[Exercise prompt] Please report every line from the material that contains the word "øvelsen".

===============

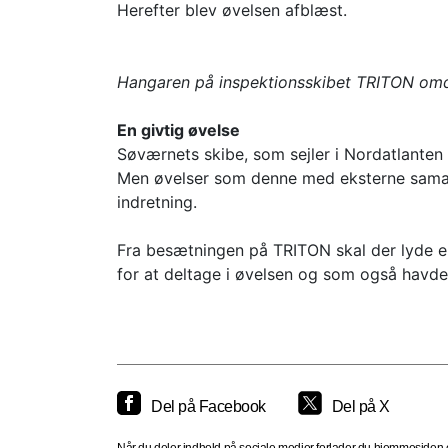
Herefter blev øvelsen afblæst.
Hangaren på inspektionsskibet TRITON omdan
En givtig øvelse
Søværnets skibe, som sejler i Nordatlanten 
Men øvelser som denne med eksterne samarb
indretning.
Fra besætningen på TRITON skal der lyde en
for at deltage i øvelsen og som også havde s
Del på Facebook
Del på X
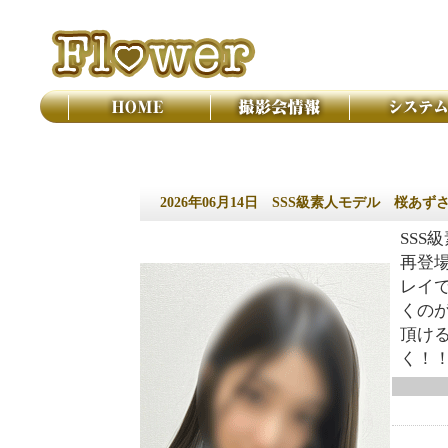
撮影会 フラワー
2026年06月14日
SSS級素人モデル 桜あず
SSS
再登
レイ
くの
頂け
く！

===============

[Response]
Herefter blev øvelsen afblæst.
for at deltage i øvelsen og som også havde s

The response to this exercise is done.